PROBLEM REQUIREMENTS: Reproduce exactly the lines below, from the first one through the line containing "Ağırlık : 130g", and omit any pictures.
╭─ INPUT FOR THIS TASK
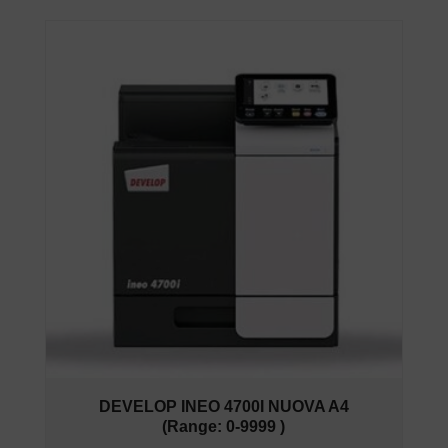
DEVELOP INEO 4700I NUOVA A4
(Range: 0-9999 )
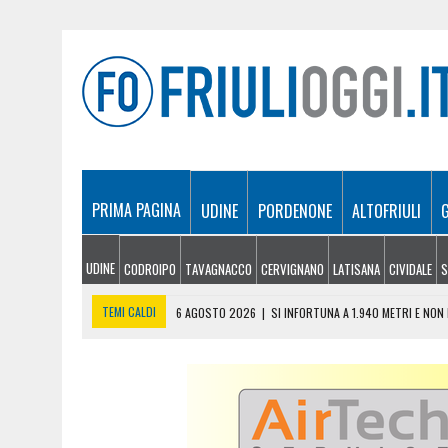
PRIMA PAGINA
UDINE
PORDENONE
ALTOFRIULI
UDINE
CODROIPO
TAVAGNACCO
CERVIGNANO
LATISANA
CIVIDALE
S
TEMI CALDI
6 AGOSTO 2026
|
SI INFORTUNA A 1.940 METRI E NO
6 AGOSTO 2026
|
LE PREVISIONI METEO IN FRIULI VENEZIA GIULIA DI 
6 AGOSTO 2026
|
PRECIPITA COL PARAPENDIO: 25ENNE RESTA SOSPE
6 AGOSTO 2026
|
CALDO RECORD IN FRIULI: 41 GRADI NEL CIVIDALES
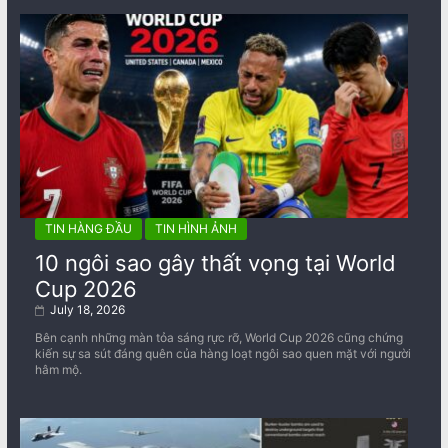
TIN HÀNG ĐẦU
TIN HÌNH ẢNH
10 ngôi sao gây thất vọng tại World
Cup 2026
July 18, 2026
Bên cạnh những màn tỏa sáng rực rỡ, World Cup 2026 cũng chứng
kiến sự sa sút đáng quên của hàng loạt ngôi sao quen mặt với người
hâm mộ.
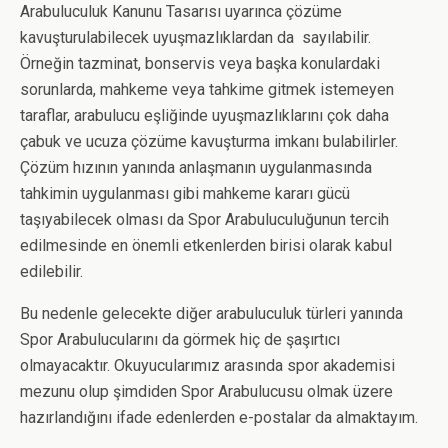
Arabuluculuk Kanunu Tasarısı uyarınca çözüme
kavuşturulabilecek uyuşmazlıklardan da sayılabilir.
Örneğin tazminat, bonservis veya başka konulardaki
sorunlarda, mahkeme veya tahkime gitmek istemeyen
taraflar, arabulucu eşliğinde uyuşmazlıklarını çok daha
çabuk ve ucuza çözüme kavuşturma imkanı bulabilirler.
Çözüm hızının yanında anlaşmanın uygulanmasında
tahkimin uygulanması gibi mahkeme kararı gücü
taşıyabilecek olması da Spor Arabuluculuğunun tercih
edilmesinde en önemli etkenlerden birisi olarak kabul
edilebilir.
Bu nedenle gelecekte diğer arabuluculuk türleri yanında
Spor Arabulucularını da görmek hiç de şaşırtıcı
olmayacaktır. Okuyucularımız arasında spor akademisi
mezunu olup şimdiden Spor Arabulucusu olmak üzere
hazırlandığını ifade edenlerden e-postalar da almaktayım.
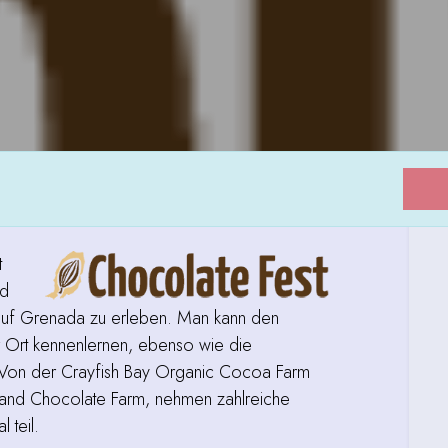
t
nd
auf Grenada zu erleben. Man kann den
 Ort kennenlernen, ebenso wie die
. Von der Crayfish Bay Organic Cocoa Farm
Island Chocolate Farm, nehmen zahlreiche
 teil.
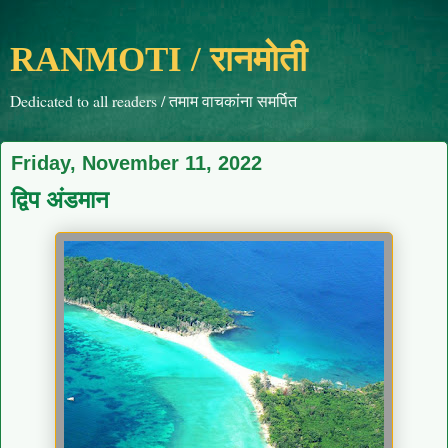
RANMOTI / रानमोती
Dedicated to all readers / तमाम वाचकांना समर्पित
Friday, November 11, 2022
द्विप अंडमान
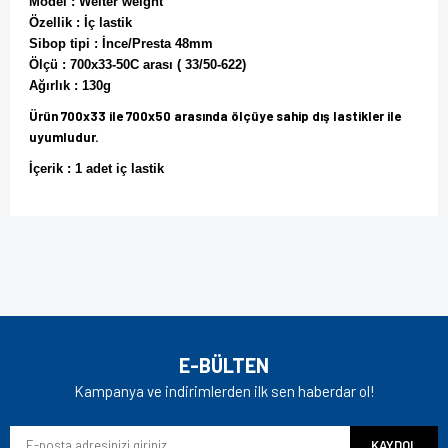
Model : Welter weight
Özellik : İç lastik
Sibop tipi : İnce/Presta 48mm
Ölçü : 700x33-50C arası ( 33/50-622)
Ağırlık : 130g
Ürün 700x33 ile 700x50 arasında ölçüye sahip dış lastikler ile
uyumludur.
İçerik : 1 adet iç lastik
Bu ürünün fiyat bilgisi, resim, ürün açıklamalarında ve diğer
konularda yetersiz gördüğünüz noktaları öneri formunu
Bu ürüne ilk yorumu siz yapın!
kullanarak tarafımıza iletebilirsiniz.
Görüş ve önerileriniz için teşekkür ederiz.
Yorum Yaz
Ürün resmi kalitesiz, bozuk veya görüntülenemiyor.
E-BÜLTEN
Ürün açıklamasında eksik bilgiler bulunuyor.
Kampanya ve indirimlerden ilk sen haberdar ol!
Ürün bilgilerinde hatalar bulunuyor.
KAYDOL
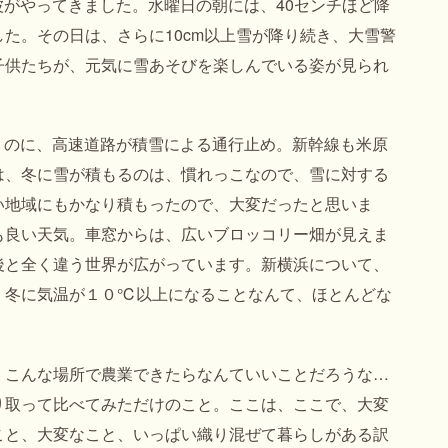
波がやってきました。水曜日の朝には、40センチほど降
た。その日は、さらに10cm以上雪が降り続き、大雪警
子供たちが、元気に雪あそびを楽しんでいる姿が見られ
行くのに、高速道路が積雪による通行止め。新幹線も米原
は、冬に雪が積もるのは、慣れっこなので、雪に対する
い地域にもかなり積もったので、大変だったと思いま
も良い天気。車窓からは、広いブロッコリー畑が見えま
後と全く違う世界が広がっています。新横浜について、
。冬に気温が１０℃以上になることなんて、ほとんどな
。こんな場所で農業できたらなんていいことだろうな…
り取って比べてみただけのこと。ここは、ここで、大変
こと、大変なこと、いっぱい織り混ぜて暮らしがある訳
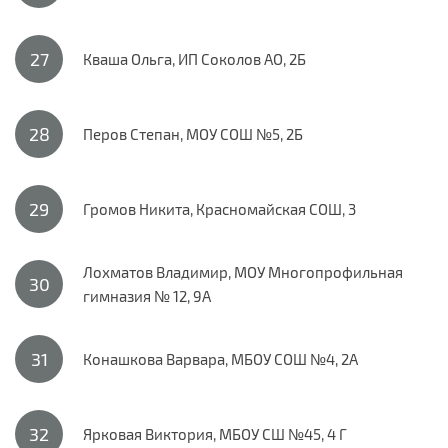
Кваша Ольга, ИП Соколов АО, 2Б
Перов Степан, МОУ СОШ №5, 2Б
Громов Никита, Красномайская СОШ, 3
Лохматов Владимир, МОУ Многопрофильная
гимназия № 12, 9А
Конашкова Варвара, МБОУ СОШ №4, 2А
Ярковая Виктория, МБОУ СШ №45, 4 Г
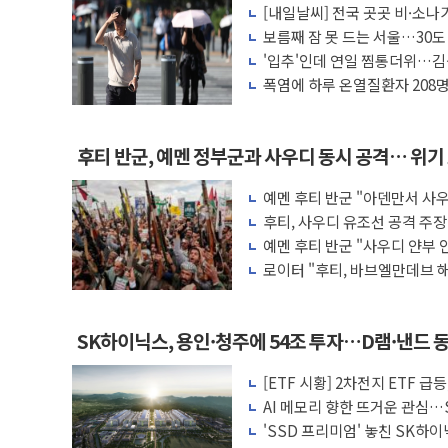
[내일날씨] 전국 곳곳 비·소나기
'찜통더위'에 전력수요 역대 최고치 경신…
보름째 잠 못 드는 서울…30도
후티 반군, 예멘 정부군과 사우디 동시 공
호'
'입추'인데 연일 찜통더위…김
나도 즉시대응"
폭염에 하루 온열질환자 208명
42.5도 역대급 폭염…동물들도 특별식으로
마리 폐사
경찰, 9월부터 '가족 사건' 못 맡는다…상
포스코홀딩스, 포스코인터·DX 지분 일부 
후티 반군, 예멘 정부군과 사우디 동시 공격… 위기
태국 학교서 중학생 총기 난사...최소 7명
고
예멘 후티 반군 "아덴만서 사우
40.2도 찍은 서울 등 폭염중대경보 해제…
격"
후티, 사우디 유조선 공격 주
"文정부 악몽 재현 안돼"...李 부동산 세
예멘 후티 반군 "사우디 얀부 
격"
로이터 "후티, 바브엘만데브 
토… 中 선박은 제외"
SK하이닉스, 용인·청주에 54조 투자…D램·낸드
[ETF 시황] 2차전지 ETF 
AI 메모리 향한 뜨거운 관심…S
술력 과시
'SSD 프리미엄' 놓친 SK하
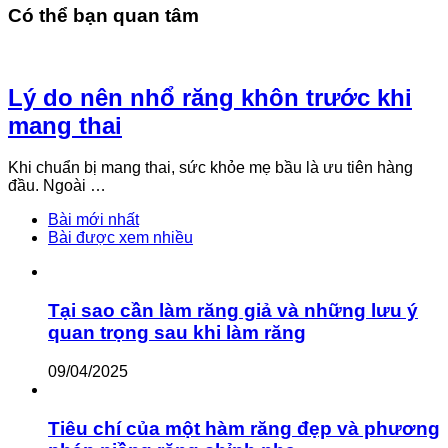
Có thể bạn quan tâm
Lý do nên nhổ răng khôn trước khi
mang thai
Khi chuẩn bị mang thai, sức khỏe mẹ bầu là ưu tiên hàng
đầu. Ngoài …
Bài mới nhất
Bài được xem nhiều
Tại sao cần làm răng giả và những lưu ý
quan trọng sau khi làm răng
09/04/2025
Tiêu chí của một hàm răng đẹp và phương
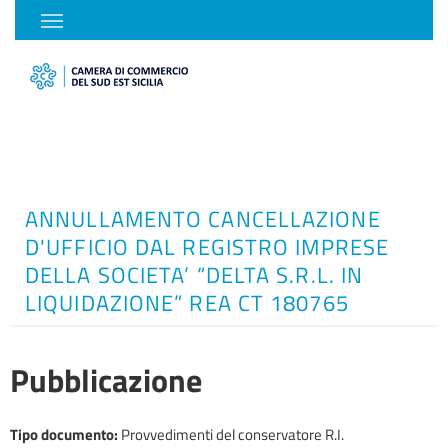
ANNULLAMENTO CANCELLAZIONE
D'UFFICIO DAL REGISTRO IMPRESE
DELLA SOCIETA’ “DELTA S.R.L. IN
LIQUIDAZIONE” REA CT 180765
Pubblicazione
Tipo documento
:
Provvedimenti del conservatore R.I.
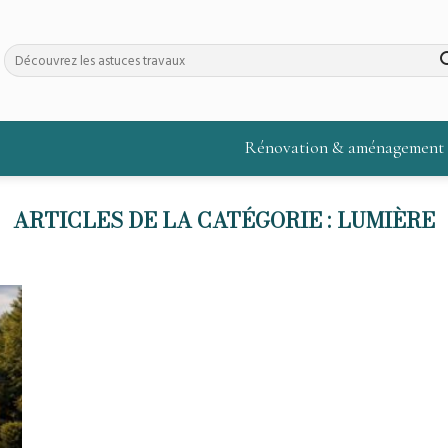
Rénovation & aménagement
LUMIÈRE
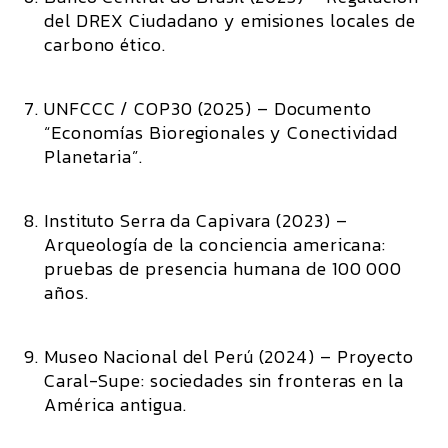
del DREX Ciudadano y emisiones locales de
carbono ético.
UNFCCC / COP30 (2025)
– Documento
“Economías Bioregionales y Conectividad
Planetaria”.
Instituto Serra da Capivara (2023)
–
Arqueología de la conciencia americana:
pruebas de presencia humana de 100 000
años.
Museo Nacional del Perú (2024)
– Proyecto
Caral-Supe: sociedades sin fronteras en la
América antigua.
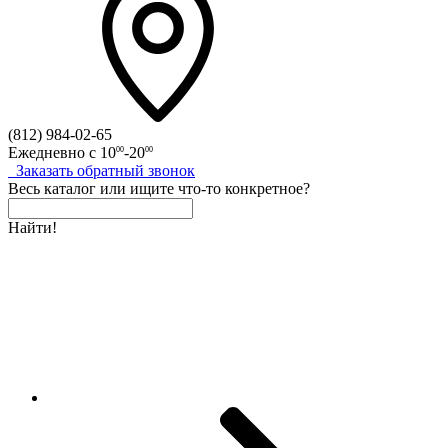
(812)
984-02-65
Ежедневно с
10
-20
00
00
Заказать
обратный
звонок
Весь каталог
или
ищите что-то конкретное?
Найти!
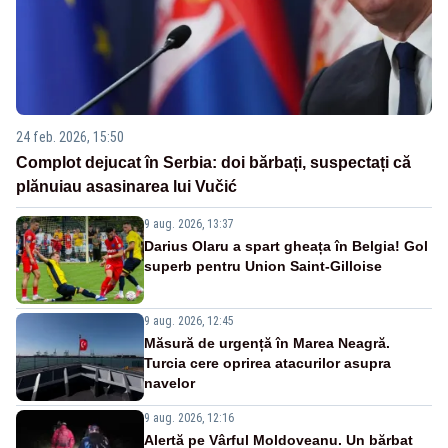
24 feb. 2026, 15:50
Complot dejucat în Serbia: doi bărbați, suspectați că
plănuiau asasinarea lui Vučić
9 aug. 2026, 13:37
Darius Olaru a spart gheața în Belgia! Gol
superb pentru Union Saint-Gilloise
9 aug. 2026, 12:45
Măsură de urgență în Marea Neagră.
Turcia cere oprirea atacurilor asupra
navelor
9 aug. 2026, 12:16
Alertă pe Vârful Moldoveanu. Un bărbat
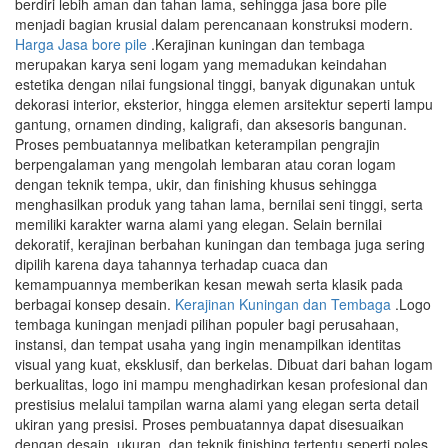
berdiri lebih aman dan tahan lama, sehingga jasa bore pile
menjadi bagian krusial dalam perencanaan konstruksi modern.
Harga Jasa bore pile
.Kerajinan kuningan dan tembaga
merupakan karya seni logam yang memadukan keindahan
estetika dengan nilai fungsional tinggi, banyak digunakan untuk
dekorasi interior, eksterior, hingga elemen arsitektur seperti lampu
gantung, ornamen dinding, kaligrafi, dan aksesoris bangunan.
Proses pembuatannya melibatkan keterampilan pengrajin
berpengalaman yang mengolah lembaran atau coran logam
dengan teknik tempa, ukir, dan finishing khusus sehingga
menghasilkan produk yang tahan lama, bernilai seni tinggi, serta
memiliki karakter warna alami yang elegan. Selain bernilai
dekoratif, kerajinan berbahan kuningan dan tembaga juga sering
dipilih karena daya tahannya terhadap cuaca dan
kemampuannya memberikan kesan mewah serta klasik pada
berbagai konsep desain.
Kerajinan Kuningan dan Tembaga
.Logo
tembaga kuningan menjadi pilihan populer bagi perusahaan,
instansi, dan tempat usaha yang ingin menampilkan identitas
visual yang kuat, eksklusif, dan berkelas. Dibuat dari bahan logam
berkualitas, logo ini mampu menghadirkan kesan profesional dan
prestisius melalui tampilan warna alami yang elegan serta detail
ukiran yang presisi. Proses pembuatannya dapat disesuaikan
dengan desain, ukuran, dan teknik finishing tertentu seperti poles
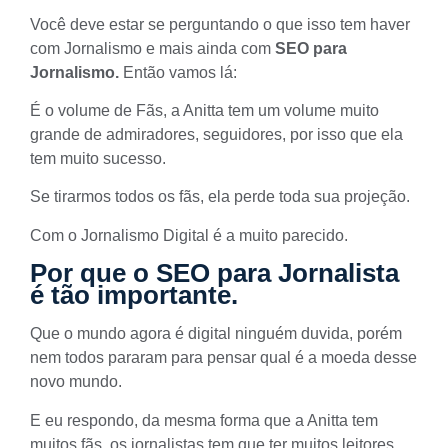
Você deve estar se perguntando o que isso tem haver
com Jornalismo e mais ainda com
SEO para
Jornalismo.
Então vamos lá:
É o volume de Fãs, a Anitta tem um volume muito
grande de admiradores, seguidores, por isso que ela
tem muito sucesso.
Se tirarmos todos os fãs, ela perde toda sua projeção.
Com o
Jornalismo Digital
é a muito parecido.
Por que o SEO para Jornalista
é tão importante.
Que o mundo agora é digital ninguém duvida, porém
nem todos pararam para pensar qual é a moeda desse
novo mundo.
E eu respondo, da mesma forma que a Anitta tem
muitos fãs, os jornalistas tem que ter muitos leitores.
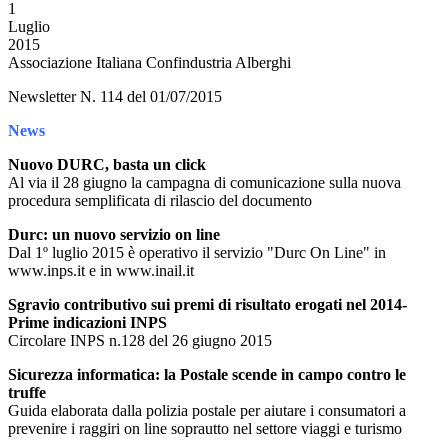
1
Luglio
2015
Associazione Italiana Confindustria Alberghi
Newsletter N. 114 del 01/07/2015
News
Nuovo DURC, basta un click
Al via il 28 giugno la campagna di comunicazione sulla nuova
procedura semplificata di rilascio del documento
Durc: un nuovo servizio on line
Dal 1º luglio 2015 è operativo il servizio "Durc On Line" in
www.inps.it e in www.inail.it
Sgravio contributivo sui premi di risultato erogati nel 2014-
Prime indicazioni INPS
Circolare INPS n.128 del 26 giugno 2015
Sicurezza informatica: la Postale scende in campo contro le
truffe
Guida elaborata dalla polizia postale per aiutare i consumatori a
prevenire i raggiri on line soprautto nel settore viaggi e turismo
╰─
WRITTEN ANSWER:
DEVELOP INEO 4700I NUOVA A4
(Range: 0-9999 )
PRIMA PAGINA
UDINE
PORDENONE
ALTOFRIULI
UDINE
CODROIPO
TAVAGNACCO
CERVIGNANO
LATISANA
CIVIDALE
S
TEMI CALDI
6 AGOSTO 2026
|
SI INFORTUNA A 1.940 METRI E NO
6 AGOSTO 2026
|
LE PREVISIONI METEO IN FRIULI VENEZIA GIULIA DI 
6 AGOSTO 2026
|
PRECIPITA COL PARAPENDIO: 25ENNE RESTA SOSPE
6 AGOSTO 2026
|
CALDO RECORD IN FRIULI: 41 GRADI NEL CIVIDALES
TIN HÀNG ĐẦU
TIN HÌNH ẢNH
10 ngôi sao gây thất vọng tại World
Cup 2026
July 18, 2026
Bên cạnh những màn tỏa sáng rực rỡ, World Cup 2026 cũng chứng
kiến sự sa sút đáng quên của hàng loạt ngôi sao quen mặt với người
hâm mộ.
Arabuluculuk Kanunu Tasarısı uyarınca çözüme
kavuşturulabilecek uyuşmazlıklardan da sayılabilir.
Örneğin tazminat, bonservis veya başka konulardaki
sorunlarda, mahkeme veya tahkime gitmek istemeyen
taraflar, arabulucu eşliğinde uyuşmazlıklarını çok daha
çabuk ve ucuza çözüme kavuşturma imkanı bulabilirler.
Çözüm hızının yanında anlaşmanın uygulanmasında
tahkimin uygulanması gibi mahkeme kararı gücü
taşıyabilecek olması da Spor Arabuluculuğunun tercih
edilmesinde en önemli etkenlerden birisi olarak kabul
edilebilir.
Bu nedenle gelecekte diğer arabuluculuk türleri yanında
Spor Arabulucularını da görmek hiç de şaşırtıcı
olmayacaktır. Okuyucularımız arasında spor akademisi
mezunu olup şimdiden Spor Arabulucusu olmak üzere
hazırlandığını ifade edenlerden e-postalar da almaktayım.
t
nd
auf Grenada zu erleben. Man kann den
 Ort kennenlernen, ebenso wie die
. Von der Crayfish Bay Organic Cocoa Farm
Island Chocolate Farm, nehmen zahlreiche
 teil.
RANMOTI / रानमोती
Dedicated to all readers / तमाम वाचकांना समर्पित
Friday, November 11, 2022
द्विप अंडमान
Model : Welter weight
Özellik : İç lastik
Sibop tipi : İnce/Presta 48mm
Ölçü : 700x33-50C arası ( 33/50-622)
Ağırlık : 130g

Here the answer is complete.